Ok, sorry about that, had to get that out of my system. Desert aint kind to a boy from the Mississippi River delta region of Arkansas, I kind of like water and humidity. Heat aint the bother but dry don't suit me.
 
   / Magic steel
  • Thread Starter
#18  
29 Palms flashback - Ahhhhhhhhhhhh!!!!!!!

Ok, sorry about that, had to get that out of my system. Desert aint kind to a boy from the Mississippi River delta region of Arkansas, I kind of like water and humidity. Heat aint the bother but dry don't suit me.

My wife, a retired navy Captain previously stationed at Naval Hospital 29P, noted that about half the staff absolutely hated the desert, the other half absolutely loved it. There wasn't much middle ground.
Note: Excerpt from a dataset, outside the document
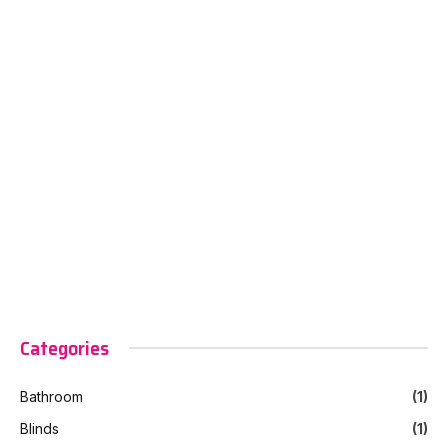
Categories
Bathroom
(1)
Blinds
(1)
We loved it so we stayed in the desert after she retired. I lived about 25 years in San Diego and she did a couple of tours in SD and one at Camp Pendleton (Oceanside) before we came to the desert.
 
   / Magic steel #19  
My wife, a retired navy Captain previously stationed at Naval Hospital 29P, noted that about half the staff absolutely hated the desert, the other half absolutely loved it. There wasn't much middle ground.

We loved it so we stayed in the desert after she retired. I lived about 25 years in San Diego and she did a couple of tours in SD and one at Camp Pendleton (Oceanside) before we came to the desert.
I can certainly understand that, different strokes for different folks and desert is not the stroke for me or maybe I would have a stroke if I lived in the desert.
 
   / Magic steel #20  
7 years out in the open.

How long do you think the basic gray manufacturer coating would last?

They are already starting to rust out of the steel mill.